Problem statement
Which lines run from the one containing "ACV SMART EW 100l recenze" to the last line of the entries? Return them exactly, with nothing more.

= = =

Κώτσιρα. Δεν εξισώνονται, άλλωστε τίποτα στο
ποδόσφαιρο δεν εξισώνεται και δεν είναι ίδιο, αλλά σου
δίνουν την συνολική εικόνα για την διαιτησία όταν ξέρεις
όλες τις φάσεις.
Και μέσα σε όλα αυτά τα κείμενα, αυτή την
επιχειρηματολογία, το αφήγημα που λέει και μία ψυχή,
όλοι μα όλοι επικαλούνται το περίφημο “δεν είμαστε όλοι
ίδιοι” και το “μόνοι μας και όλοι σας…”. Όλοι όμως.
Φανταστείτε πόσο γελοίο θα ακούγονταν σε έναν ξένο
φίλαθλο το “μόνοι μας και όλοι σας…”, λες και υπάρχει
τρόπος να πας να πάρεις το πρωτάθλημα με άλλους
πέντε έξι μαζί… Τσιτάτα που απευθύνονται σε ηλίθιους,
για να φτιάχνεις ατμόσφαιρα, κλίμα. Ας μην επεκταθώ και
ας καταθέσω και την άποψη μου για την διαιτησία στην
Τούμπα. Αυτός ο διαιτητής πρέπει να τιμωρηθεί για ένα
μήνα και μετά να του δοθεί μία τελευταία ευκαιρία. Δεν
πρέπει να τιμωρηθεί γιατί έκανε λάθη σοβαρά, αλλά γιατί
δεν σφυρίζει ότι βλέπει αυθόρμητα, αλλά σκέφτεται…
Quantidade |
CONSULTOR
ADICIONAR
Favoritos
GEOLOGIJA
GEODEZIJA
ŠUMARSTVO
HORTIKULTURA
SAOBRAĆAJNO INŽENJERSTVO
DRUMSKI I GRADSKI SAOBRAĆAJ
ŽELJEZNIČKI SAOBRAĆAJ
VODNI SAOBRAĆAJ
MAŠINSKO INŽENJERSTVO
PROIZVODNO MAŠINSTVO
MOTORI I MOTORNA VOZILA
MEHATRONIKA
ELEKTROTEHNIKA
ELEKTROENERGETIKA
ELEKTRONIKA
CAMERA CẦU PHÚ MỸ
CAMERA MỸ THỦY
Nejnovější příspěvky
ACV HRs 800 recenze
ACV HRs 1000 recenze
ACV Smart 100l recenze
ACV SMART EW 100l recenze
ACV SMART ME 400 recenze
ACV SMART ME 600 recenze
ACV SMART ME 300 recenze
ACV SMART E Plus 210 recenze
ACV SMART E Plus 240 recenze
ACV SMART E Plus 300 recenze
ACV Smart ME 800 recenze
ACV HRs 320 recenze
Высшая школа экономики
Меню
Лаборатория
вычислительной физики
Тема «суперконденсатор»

= = =

Finished task
ACV SMART EW 100l recenze
ACV SMART ME 400 recenze
ACV SMART ME 600 recenze
ACV SMART ME 300 recenze
ACV SMART E Plus 210 recenze
ACV SMART E Plus 240 recenze
ACV SMART E Plus 300 recenze
ACV Smart ME 800 recenze
ACV HRs 320 recenze
Высшая школа экономики
Меню
Лаборатория
вычислительной физики
Тема «суперконденсатор»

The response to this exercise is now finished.